[Dataset entries]
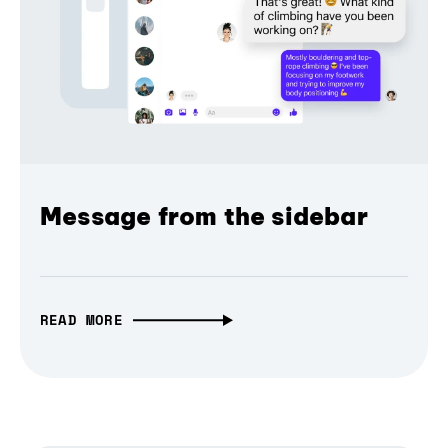
Message from the sidebar
READ MORE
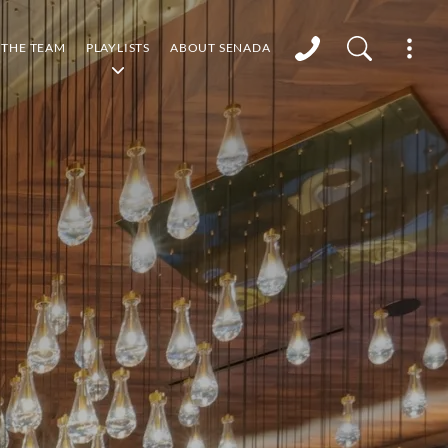
THE TEAM
PLAYLISTS
ABOUT SENADA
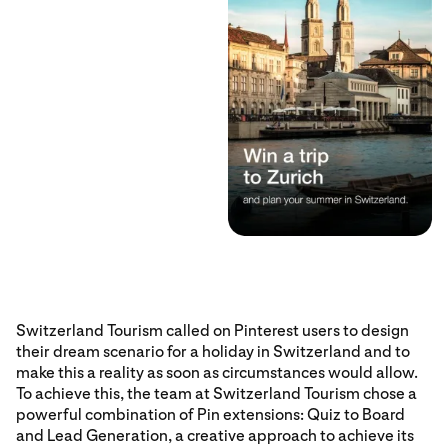
Switzerland Tourism called on Pinterest users to design
their dream scenario for a holiday in Switzerland and to
make this a reality as soon as circumstances would allow.
To achieve this, the team at Switzerland Tourism chose a
powerful combination of Pin extensions: Quiz to Board
and Lead Generation, a creative approach to achieve its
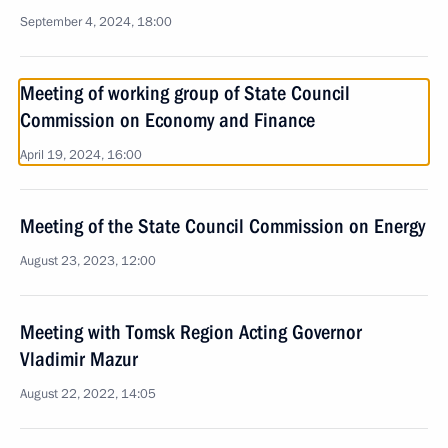
September 4, 2024, 18:00
Meeting of working group of State Council
Commission on Economy and Finance
April 19, 2024, 16:00
Meeting of the State Council Commission on Energy
August 23, 2023, 12:00
Meeting with Tomsk Region Acting Governor
Vladimir Mazur
August 22, 2022, 14:05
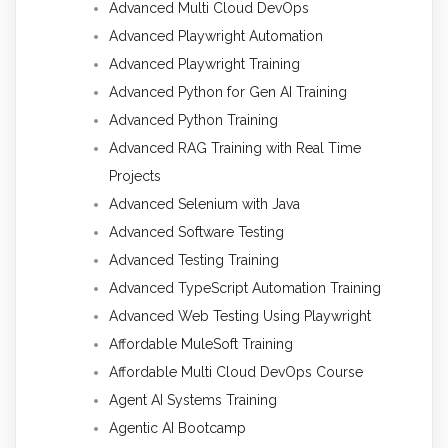
Advanced Multi Cloud DevOps
Advanced Playwright Automation
Advanced Playwright Training
Advanced Python for Gen AI Training
Advanced Python Training
Advanced RAG Training with Real Time
Projects
Advanced Selenium with Java
Advanced Software Testing
Advanced Testing Training
Advanced TypeScript Automation Training
Advanced Web Testing Using Playwright
Affordable MuleSoft Training
Affordable Multi Cloud DevOps Course
Agent AI Systems Training
Agentic AI Bootcamp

• [Your task] Print every record exactly, without the pictures.

• [Solution]
Message from the sidebar
READ MORE
THE TEAM
PLAYLISTS
ABOUT SENADA
Switzerland Tourism called on Pinterest users to design
their dream scenario for a holiday in Switzerland and to
make this a reality as soon as circumstances would allow.
To achieve this, the team at Switzerland Tourism chose a
powerful combination of Pin extensions: Quiz to Board
and Lead Generation, a creative approach to achieve its
September 4, 2024, 18:00
Meeting of working group of State Council
Commission on Economy and Finance
April 19, 2024, 16:00
Meeting of the State Council Commission on Energy
August 23, 2023, 12:00
Meeting with Tomsk Region Acting Governor
Vladimir Mazur
August 22, 2022, 14:05
Advanced Multi Cloud DevOps
Advanced Playwright Automation
Advanced Playwright Training
Advanced Python for Gen AI Training
Advanced Python Training
Advanced RAG Training with Real Time
Projects
Advanced Selenium with Java
Advanced Software Testing
Advanced Testing Training
Advanced TypeScript Automation Training
Advanced Web Testing Using Playwright
Affordable MuleSoft Training
Affordable Multi Cloud DevOps Course
Agent AI Systems Training
Agentic AI Bootcamp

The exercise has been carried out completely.